Michael Shane Neal. “Rachel”. Oil.

Michael Shane Neal:

  • Attend high-end private school football games and throw up  your cards during touchdowns!
  • Get out of your studio. Get people to know you & understand your work. Make sure what you write about your work is concise & frequent.
  • Diversity is important. Paint everything, every subject. It opens up your clientele!
  • Stay positive! Develop a support structure.
  • Don’t undervalue good old-fashioned hard work. It will make up for a lot of shortfalls.
  • When you get in the studio strive to improve as an artist every single day.
  • The business side is important but more important is becoming a better artist.

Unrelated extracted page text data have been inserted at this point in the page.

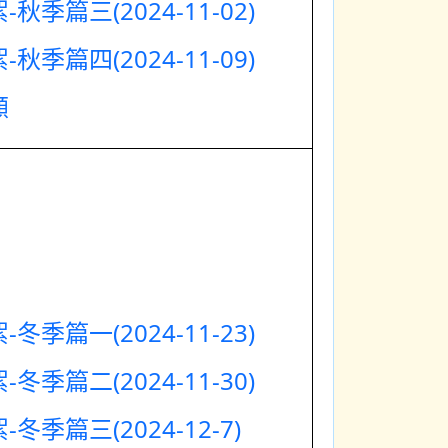
秋季篇三(2024-11-02)
秋季篇四(2024-11-09)
顧
冬季篇一(2024-11-23)
冬季篇二(2024-11-30)
冬季篇三(2024-12-7)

You must do both.
  • Google people out there who are retiring and introduce your work to them.
  • You can even set a “Google alert” for people retiring from specific fields i.e. Universities.

Bart Lindstrom:

  • Make yourself enjoyable to be with. 1). Learn how to make an exquisite product. 2). Show it to as many people as possible.
  • Agencies need an amazing example of your work & then photographs of consistent work. They are looking for someone who is easy to work with.
  • Take the initiative (with agencies), get their email & send them your best images. You have to make these relationships.
  • Learn how to do demos and do them often.

Michael Shane Neal:

  • Get a list of everybody that is there at your art events & contact them personally.
  • Consider speaking–create a 20 min power point presentation showing your images & studio shots. Talk to your audience about your work and your images.

Mary Whyte

  • Will host small dinner parties in galleries & then give a small tour of her work.

Michael Shane Neal:

  • Spend some time teaching. You will always find people who know less than you do. It helps to build name recognition.

Mary Whyte

  • Has a manager and an assistant. Her husband makes her frames & he has his own frame making assistant.

Michael Shane Neal:

  • Began by doing everything himself. After 10 or 12 years he paid an intern to work for him.

Bart Lindstrom:

  • Trade your art for services. Stop excessive spending so you have more time in the studio (less bills to pay)
  • When you talk about your work to someone else allow for a “moment of reflection” ( to bloom). Allow your message to sink in as they are viewing it.

Michael Shane Neal:

  • Be quiet when people are looking at your work. Let them absorb it. Kinstler calls it the “deafening silence”. Get comfortable with it.

And one last thing Marty, I’m sure that in 2020, plutonium is available in every corner drugstore, but in 2012, it’s a little hard to come by so I am afraid you are stuck in Philly. Sorry. But look on the bright side-at least you will have time to really see the relocated Barnes collection!